**Problem to work on:**
Transcribe all the entries word for word, skipping the pictures.

(Records contained in a dataset)
*** Block opens ***

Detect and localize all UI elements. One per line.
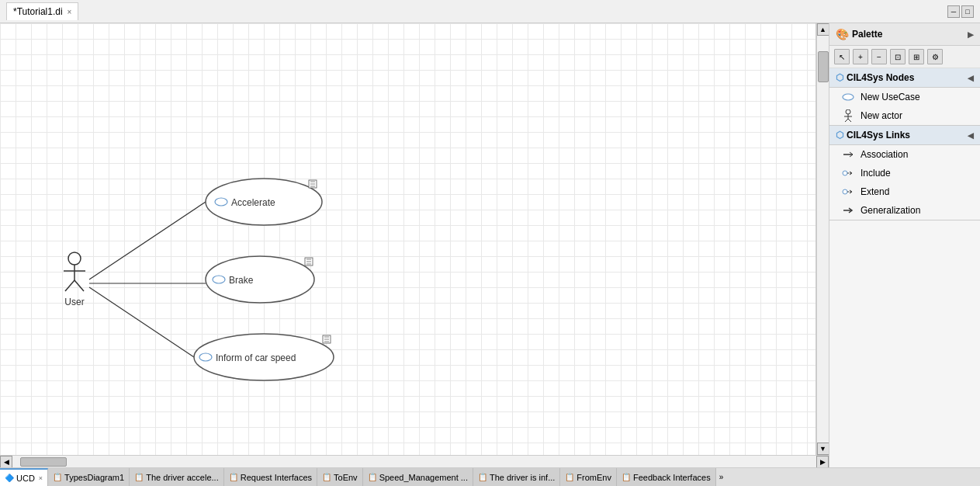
main-area: Accelerate Brake xyxy=(0,23,980,467)
tab-types[interactable]: 📋 TypesDiagram1 xyxy=(48,468,130,486)
scroll-left-arrow[interactable]: ◀ xyxy=(0,456,12,468)
driver-accel-tab-label: The driver accele... xyxy=(146,473,219,482)
fromenv-tab-label: FromEnv xyxy=(577,473,611,482)
links-section-label: CIL4Sys Links xyxy=(847,130,910,141)
editor-tab[interactable]: *Tutorial1.di × xyxy=(6,2,78,20)
generalization-item[interactable]: Generalization xyxy=(829,201,980,220)
svg-rect-11 xyxy=(305,258,313,266)
svg-point-22 xyxy=(199,353,212,361)
settings-button[interactable]: ⚙ xyxy=(927,49,943,64)
fit-button[interactable]: ⊡ xyxy=(890,49,906,64)
new-usecase-item[interactable]: New UseCase xyxy=(829,88,980,106)
nodes-section: ⬡ CIL4Sys Nodes ◀ New UseCase xyxy=(829,68,980,126)
horizontal-scrollbar[interactable]: ◀ ▶ xyxy=(0,455,829,467)
links-section: ⬡ CIL4Sys Links ◀ Association xyxy=(829,126,980,220)
generalization-icon xyxy=(842,204,854,217)
vscroll-thumb[interactable] xyxy=(818,51,829,82)
extend-item[interactable]: Extend xyxy=(829,182,980,201)
svg-point-31 xyxy=(846,109,850,114)
links-section-icon: ⬡ xyxy=(836,130,843,141)
select-tool-button[interactable]: ↖ xyxy=(834,49,850,64)
tab-title: *Tutorial1.di xyxy=(13,6,63,17)
scroll-right-arrow[interactable]: ▶ xyxy=(816,456,829,468)
nodes-section-label: CIL4Sys Nodes xyxy=(847,72,914,83)
title-bar: *Tutorial1.di × ─ □ xyxy=(0,0,980,23)
svg-point-17 xyxy=(194,334,334,380)
svg-line-2 xyxy=(89,287,194,357)
svg-point-39 xyxy=(843,189,847,194)
zoom-in-button[interactable]: + xyxy=(853,49,868,64)
tab-toenv[interactable]: 📋 ToEnv xyxy=(317,468,363,486)
types-tab-icon: 📋 xyxy=(53,473,62,481)
svg-text:Accelerate: Accelerate xyxy=(231,197,275,208)
ucd-tab-label: UCD xyxy=(16,474,35,483)
driver-inf-tab-label: The driver is inf... xyxy=(490,473,555,482)
maximize-button[interactable]: □ xyxy=(961,5,974,18)
nodes-collapse-button[interactable]: ◀ xyxy=(968,74,974,82)
links-collapse-button[interactable]: ◀ xyxy=(968,131,974,140)
zoom-out-button[interactable]: − xyxy=(871,49,887,64)
palette-collapse-button[interactable]: ▶ xyxy=(968,30,974,39)
usecase-inform[interactable]: Inform of car speed xyxy=(194,334,334,380)
svg-point-37 xyxy=(843,171,847,175)
svg-point-10 xyxy=(206,256,314,303)
toenv-tab-label: ToEnv xyxy=(334,473,358,482)
tab-ucd[interactable]: 🔷 UCD × xyxy=(0,468,48,486)
actor-user[interactable]: User xyxy=(64,252,85,307)
palette-header[interactable]: 🎨 Palette ▶ xyxy=(829,23,980,46)
svg-rect-4 xyxy=(309,180,317,188)
speed-tab-icon: 📋 xyxy=(368,473,377,481)
nodes-section-header[interactable]: ⬡ CIL4Sys Nodes ◀ xyxy=(829,68,980,88)
svg-point-3 xyxy=(206,179,322,225)
include-label: Include xyxy=(861,168,891,179)
window-controls: ─ □ xyxy=(947,5,974,18)
tab-request[interactable]: 📋 Request Interfaces xyxy=(224,468,317,486)
speed-tab-label: Speed_Management ... xyxy=(379,473,468,482)
types-tab-label: TypesDiagram1 xyxy=(64,473,124,482)
feedback-tab-icon: 📋 xyxy=(622,473,631,481)
links-section-header[interactable]: ⬡ CIL4Sys Links ◀ xyxy=(829,126,980,145)
minimize-button[interactable]: ─ xyxy=(947,5,960,18)
ucd-tab-close[interactable]: × xyxy=(39,474,43,482)
usecase-accelerate[interactable]: Accelerate xyxy=(206,179,322,225)
svg-line-34 xyxy=(845,119,848,122)
include-item[interactable]: Include xyxy=(829,164,980,182)
new-actor-item[interactable]: New actor xyxy=(829,106,980,125)
hscroll-thumb[interactable] xyxy=(20,457,67,467)
svg-line-27 xyxy=(65,280,74,291)
svg-point-15 xyxy=(213,276,225,283)
palette-toolbar: ↖ + − ⊡ ⊞ ⚙ xyxy=(829,46,980,68)
scroll-down-arrow[interactable]: ▼ xyxy=(817,443,829,455)
tab-overflow-button[interactable]: » xyxy=(716,473,727,481)
palette-icon: 🎨 xyxy=(836,28,849,40)
svg-point-8 xyxy=(215,198,227,206)
svg-point-24 xyxy=(68,252,81,265)
extend-label: Extend xyxy=(861,186,889,197)
usecase-icon xyxy=(842,91,854,103)
association-item[interactable]: Association xyxy=(829,145,980,164)
svg-line-35 xyxy=(848,119,851,122)
include-icon xyxy=(842,167,854,179)
usecase-brake[interactable]: Brake xyxy=(206,256,314,303)
tab-speed[interactable]: 📋 Speed_Management ... xyxy=(363,468,473,486)
grid-button[interactable]: ⊞ xyxy=(909,49,924,64)
hscroll-track[interactable] xyxy=(12,456,816,467)
extend-icon xyxy=(842,186,854,198)
diagram-canvas[interactable]: Accelerate Brake xyxy=(0,23,816,455)
request-tab-icon: 📋 xyxy=(229,473,238,481)
svg-point-30 xyxy=(843,94,854,100)
tab-driver-inf[interactable]: 📋 The driver is inf... xyxy=(473,468,560,486)
tab-fromenv[interactable]: 📋 FromEnv xyxy=(560,468,617,486)
generalization-label: Generalization xyxy=(861,205,920,216)
actor-icon xyxy=(842,109,854,122)
fromenv-tab-icon: 📋 xyxy=(565,473,574,481)
svg-line-28 xyxy=(74,280,84,291)
tab-driver-accel[interactable]: 📋 The driver accele... xyxy=(130,468,224,486)
driver-inf-tab-icon: 📋 xyxy=(478,473,487,481)
vertical-scrollbar[interactable]: ▲ ▼ xyxy=(816,23,829,455)
scroll-up-arrow[interactable]: ▲ xyxy=(817,23,829,36)
feedback-tab-label: Feedback Interfaces xyxy=(633,473,711,482)
toenv-tab-icon: 📋 xyxy=(322,473,331,481)
tab-feedback[interactable]: 📋 Feedback Interfaces xyxy=(617,468,716,486)
tab-close-button[interactable]: × xyxy=(68,8,72,16)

*** Block closes ***

**The completed task:**
Detect and localize all UI elements. One per line.
main-area: Accelerate Brake xyxy=(0,23,980,467)
tab-types[interactable]: 📋 TypesDiagram1 xyxy=(48,468,130,486)
scroll-left-arrow[interactable]: ◀ xyxy=(0,456,12,468)
driver-accel-tab-label: The driver accele... xyxy=(146,473,219,482)
fromenv-tab-label: FromEnv xyxy=(577,473,611,482)
links-section-label: CIL4Sys Links xyxy=(847,130,910,141)
editor-tab[interactable]: *Tutorial1.di × xyxy=(6,2,78,20)
generalization-item[interactable]: Generalization xyxy=(829,201,980,220)
svg-rect-11 xyxy=(305,258,313,266)
svg-point-22 xyxy=(199,353,212,361)
settings-button[interactable]: ⚙ xyxy=(927,49,943,64)
fit-button[interactable]: ⊡ xyxy=(890,49,906,64)
new-usecase-item[interactable]: New UseCase xyxy=(829,88,980,106)
nodes-section: ⬡ CIL4Sys Nodes ◀ New UseCase xyxy=(829,68,980,126)
horizontal-scrollbar[interactable]: ◀ ▶ xyxy=(0,455,829,467)
links-section: ⬡ CIL4Sys Links ◀ Association xyxy=(829,126,980,220)
generalization-icon xyxy=(842,204,854,217)
vscroll-thumb[interactable] xyxy=(818,51,829,82)
extend-item[interactable]: Extend xyxy=(829,182,980,201)
svg-point-31 xyxy=(846,109,850,114)
links-section-icon: ⬡ xyxy=(836,130,843,141)
select-tool-button[interactable]: ↖ xyxy=(834,49,850,64)
tab-title: *Tutorial1.di xyxy=(13,6,63,17)
scroll-right-arrow[interactable]: ▶ xyxy=(816,456,829,468)
nodes-section-label: CIL4Sys Nodes xyxy=(847,72,914,83)
title-bar: *Tutorial1.di × ─ □ xyxy=(0,0,980,23)
svg-point-17 xyxy=(194,334,334,380)
svg-line-2 xyxy=(89,287,194,357)
svg-point-39 xyxy=(843,189,847,194)
zoom-in-button[interactable]: + xyxy=(853,49,868,64)
tab-toenv[interactable]: 📋 ToEnv xyxy=(317,468,363,486)
types-tab-icon: 📋 xyxy=(53,473,62,481)
svg-text:Accelerate: Accelerate xyxy=(231,197,275,208)
ucd-tab-label: UCD xyxy=(16,474,35,483)
driver-inf-tab-label: The driver is inf... xyxy=(490,473,555,482)
maximize-button[interactable]: □ xyxy=(961,5,974,18)
nodes-collapse-button[interactable]: ◀ xyxy=(968,74,974,82)
links-collapse-button[interactable]: ◀ xyxy=(968,131,974,140)
zoom-out-button[interactable]: − xyxy=(871,49,887,64)
palette-collapse-button[interactable]: ▶ xyxy=(968,30,974,39)
usecase-inform[interactable]: Inform of car speed xyxy=(194,334,334,380)
svg-point-37 xyxy=(843,171,847,175)
svg-point-10 xyxy=(206,256,314,303)
toenv-tab-label: ToEnv xyxy=(334,473,358,482)
tab-ucd[interactable]: 🔷 UCD × xyxy=(0,468,48,486)
actor-user[interactable]: User xyxy=(64,252,85,307)
palette-header[interactable]: 🎨 Palette ▶ xyxy=(829,23,980,46)
svg-rect-4 xyxy=(309,180,317,188)
speed-tab-icon: 📋 xyxy=(368,473,377,481)
nodes-section-header[interactable]: ⬡ CIL4Sys Nodes ◀ xyxy=(829,68,980,88)
svg-point-3 xyxy=(206,179,322,225)
include-label: Include xyxy=(861,168,891,179)
window-controls: ─ □ xyxy=(947,5,974,18)
tab-request[interactable]: 📋 Request Interfaces xyxy=(224,468,317,486)
speed-tab-label: Speed_Management ... xyxy=(379,473,468,482)
types-tab-label: TypesDiagram1 xyxy=(64,473,124,482)
feedback-tab-icon: 📋 xyxy=(622,473,631,481)
links-section-header[interactable]: ⬡ CIL4Sys Links ◀ xyxy=(829,126,980,145)
minimize-button[interactable]: ─ xyxy=(947,5,960,18)
ucd-tab-close[interactable]: × xyxy=(39,474,43,482)
usecase-accelerate[interactable]: Accelerate xyxy=(206,179,322,225)
svg-line-34 xyxy=(845,119,848,122)
include-item[interactable]: Include xyxy=(829,164,980,182)
new-actor-item[interactable]: New actor xyxy=(829,106,980,125)
hscroll-thumb[interactable] xyxy=(20,457,67,467)
svg-line-27 xyxy=(65,280,74,291)
svg-point-15 xyxy=(213,276,225,283)
palette-toolbar: ↖ + − ⊡ ⊞ ⚙ xyxy=(829,46,980,68)
scroll-down-arrow[interactable]: ▼ xyxy=(817,443,829,455)
tab-overflow-button[interactable]: » xyxy=(716,473,727,481)
palette-icon: 🎨 xyxy=(836,28,849,40)
svg-point-8 xyxy=(215,198,227,206)
svg-point-24 xyxy=(68,252,81,265)
extend-label: Extend xyxy=(861,186,889,197)
usecase-icon xyxy=(842,91,854,103)
association-item[interactable]: Association xyxy=(829,145,980,164)
svg-line-35 xyxy=(848,119,851,122)
include-icon xyxy=(842,167,854,179)
usecase-brake[interactable]: Brake xyxy=(206,256,314,303)
tab-speed[interactable]: 📋 Speed_Management ... xyxy=(363,468,473,486)
grid-button[interactable]: ⊞ xyxy=(909,49,924,64)
hscroll-track[interactable] xyxy=(12,456,816,467)
extend-icon xyxy=(842,186,854,198)
diagram-canvas[interactable]: Accelerate Brake xyxy=(0,23,816,455)
request-tab-icon: 📋 xyxy=(229,473,238,481)
svg-point-30 xyxy=(843,94,854,100)
tab-driver-inf[interactable]: 📋 The driver is inf... xyxy=(473,468,560,486)
tab-fromenv[interactable]: 📋 FromEnv xyxy=(560,468,617,486)
generalization-label: Generalization xyxy=(861,205,920,216)
actor-icon xyxy=(842,109,854,122)
fromenv-tab-icon: 📋 xyxy=(565,473,574,481)
svg-line-28 xyxy=(74,280,84,291)
tab-driver-accel[interactable]: 📋 The driver accele... xyxy=(130,468,224,486)
driver-inf-tab-icon: 📋 xyxy=(478,473,487,481)
vertical-scrollbar[interactable]: ▲ ▼ xyxy=(816,23,829,455)
scroll-up-arrow[interactable]: ▲ xyxy=(817,23,829,36)
feedback-tab-label: Feedback Interfaces xyxy=(633,473,711,482)
toenv-tab-icon: 📋 xyxy=(322,473,331,481)
tab-feedback[interactable]: 📋 Feedback Interfaces xyxy=(617,468,716,486)
tab-close-button[interactable]: × xyxy=(68,8,72,16)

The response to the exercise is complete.